Unfortunately, I don’t see how anyone who is aware of the facts can deny that Pope Francis is pertinacious in rejecting various doctrines that are proposed by the Church as truths of divine faith. Despite being urged by many people to do so, he refuses to express his adhesion to the Church’s teaching on matters of general and special morality, and on justification. He continues to promote the errors contrary to these teachings, by word and by deed.

How do we respond to a pope pertinacious in heresy? Unlike the sedevacantists, I don’t believe that the individual Catholic has the right to declare that a pope, or bishop, has lost his office for heresy, and that a new pope needs to be appointed. To have legal force, such a declaration has to come from a body with sufficient legal standing within the Church: the college of bishops or the sanior pars thereof, or the college of cardinals, or perhaps the other patriarchs.

Before such a declaration occurs, does a heretical pope have the right to act as pope? Hardly: a heretic does not have the right to be head of the Catholic Church. In this sense we might perhaps say that such a pope has lost his office ‘before God’, though not yet ‘before the Church’; but I am not sure what authority for such a phrase exists.

Does that mean we have the right to disobey his laws and precepts? No, not as such. Until a proper legal declaration of a pope’s loss of office has been made, the public life of the Church, which is a society governed by law, must surely proceed on the basis that he still holds his office. It may be that if some future pope or council condemns Pope Francis for heresy, that pope or council may also declare that he lost his office from the moment that he began to manifest pertinacity, i.e. from the moment that he began to assert things which he knew to be contrary to what the Church teaches as revealed (and let us remember that he has promoted Holy Communion for the invalidly married from his first Angelus address.)

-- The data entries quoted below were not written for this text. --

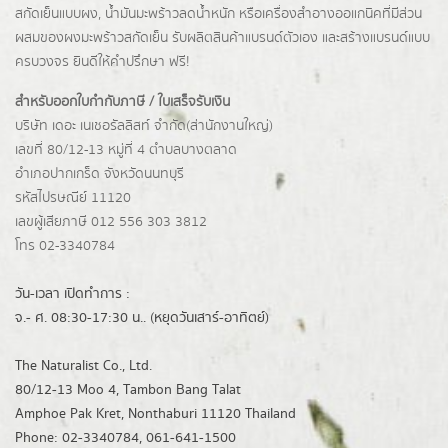
สกัดเย็นแบบผง,
น้ำมันมะพร้าวลดน้ำหนัก
หรือเครื่องสำอางออแกนิคที่มีส่วน
ผสมของผงมะพร้าวสกัดเย็น รับผลิตสินค้าแบรนด์ตัวเอง และสร้างแบรนด์แบบ
ครบวงจร ยินดีให้คำปรึกษา ฟรี!
สำหรับออกใบกำกับภาษี / ใบเสร็จรับเงิน
บริษัท เดอะ เนเชอรัลลิสท์ จำกัด(ส่านักงานใหญ่)
เลขที่ 80/12-13 หมู่ที่ 4 ตำบลบางตลาด
อำเภอปากเกร็ด
จังหวัดนนทบุรี
รหัสไปรษณีย์ 11120
เลขผู้เสียภาษี 012 556 303 3812
โทร 02-3340784
วัน-เวลา เปิดทำการ :
จ.- ศ. 08:30-17:30 น.. (หยุดวันเสาร์-อาทิตย์)
The Naturalist Co., Ltd.
80/12-13 Moo 4, Tambon Bang Talat
Amphoe Pak Kret, Nonthaburi 11120 Thailand
Phone: 02-3340784, 061-641-1500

In that case, the future pope or council would have to decide which of Pope Francis’s actions had been legally valid. I suppose that they would say that jurisdiction had been supplied to him by Christ, Supreme Head of the Church, whenever he had posited an act which pertained directly to the salvation of souls. For example, his episcopal appointments would be judged valid, for if the diocesan bishops were not duly in possession of their sees, they could not give faculties to priests, and so penitents would not have been validly absolved. On the other hand, they could judge that the acts of Pope Francis which did not pertain directly to the salvation of souls had been invalid or at least doubtful: for example, canonisations.

The public life of the Church, then, must be based on that which legally obtains. The private life of Catholics seems like a different matter. If a person is convinced that Pope Francis is pertinacious, and therefore does not have the right to act as head of the Church, I am not sure that he need give any kind of assent to his teachings (I mean, even those teachings which are not open to some other obvious objection.)